Although Bolt is almost never really in danger, the movie is fast-paced and action-filled. I watched the 3D version (it's offered in both 3D and traditional) and while it added nothing to the humor, it certainly enhanced some of the action. And the large plastic 3D glasses certainly beat the hell out of those old cardboard jobs. They even fit quite nicely over my regular glasses.
I know this is just a silly cartoon, but a lot of live-action movies could learn a thing or two from Bolt. It doesn't try to be more than it is. It entertains in a light and fun way. Yes Hollywood, sometimes that's all we want.
Rhino is happy in his cage, while Bolt shuns freedom to be back in his.
It did not bother me until I read your review Scott. Penny is a child of a single mother, starring in a television show where she plays the daughter of a single father. I must becoming numb to Disney’s scorn of the nuclear family, or I was too bored to care.
Bolt is a neglected, abused dog who gets left alone for extended periods of time. This would have some very negative affects on a real dog, but that barely gets touched upon. Penny would likewise be scarred by the fact that she is forcibly kept away from the pet she loves. The only bright spot in the early portion of the movie is when the cat taunts Bolt. He stays in character, and antagonizes Bolt as if the roles they play are real. The joke being that Bolt thinks it is all true.
Bolt is in most scenes. That would not be a problem had Bolt been an entertaining character, but he is nothing more than a dumb dog.

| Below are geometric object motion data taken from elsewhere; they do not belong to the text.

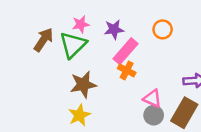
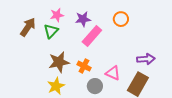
green triangle: (73, 45) -> (51, 31), size x0.7
orange cross: (127, 70) -> (84, 66), moved
gray circle: (154, 115) -> (95, 86), moved

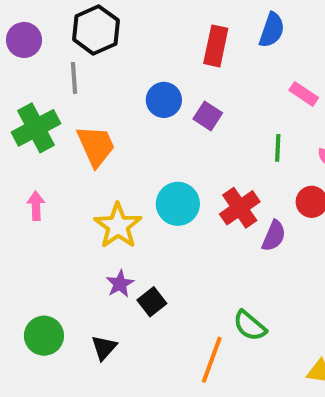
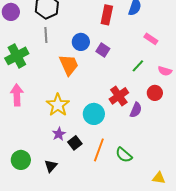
gray line: (74, 78) -> (46, 35), moved
orange trapezoid: (96, 146) -> (69, 65), moved
green line: (278, 148) -> (138, 66), turned 40
cyan circle: (178, 204) -> (94, 114), moved
pink arrow: (36, 206) -> (17, 95), size x1.5
orange line: (212, 360) -> (99, 150), moved

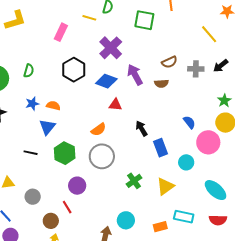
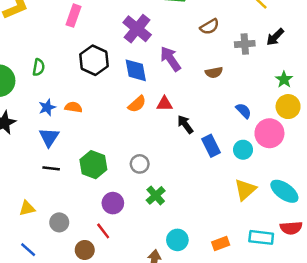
brown semicircle: (169, 62) -> (210, 27), moved
blue diamond: (106, 81) -> (136, 70), turned 65
brown semicircle: (161, 83) -> (214, 72), moved
red triangle: (115, 105) -> (165, 104), moved
blue triangle: (47, 127) -> (49, 137), moved
orange semicircle: (99, 130) -> (137, 104), moved
gray circle: (102, 156) -> (140, 164), size x0.6
cyan circle: (186, 162) -> (243, 150), moved
green cross: (134, 181) -> (156, 195), moved
yellow triangle: (165, 186) -> (245, 190), moved
cyan rectangle: (184, 217) -> (261, 237), moved

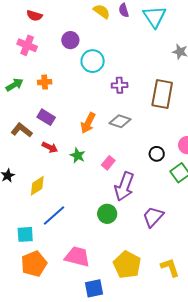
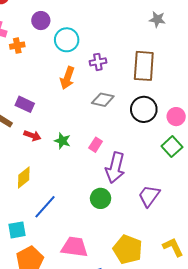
orange cross: (45, 82) -> (17, 46), moved
orange arrow: (88, 123) -> (67, 78), moved
black circle: (157, 154) -> (144, 109), moved, size x1.6

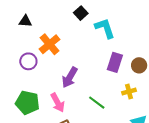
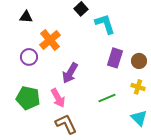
yellow cross: (129, 92) -> (138, 87), moved, turned 32
green line: (97, 103) -> (107, 98), moved, turned -60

Yes, he does not have a clue about anything. In the real world this would go without saying. However, this cartoon has animals watch television, and talk to other species. Within the confines of this movie, Bolt is one stupid canine.
Bolt has an unoriginal plot on so many levels. It features Disney’s disdain for traditional families. Thanks for reminding me, Scott. It throws a forgettable song in the middle of the movie, slowing the plot down. The best moments are with Rhino. He is definitely the funniest character, “I’ll get a ladder.” “I’ll snap his neck.” “I’ll get my ball.” It just takes far too long to get to him.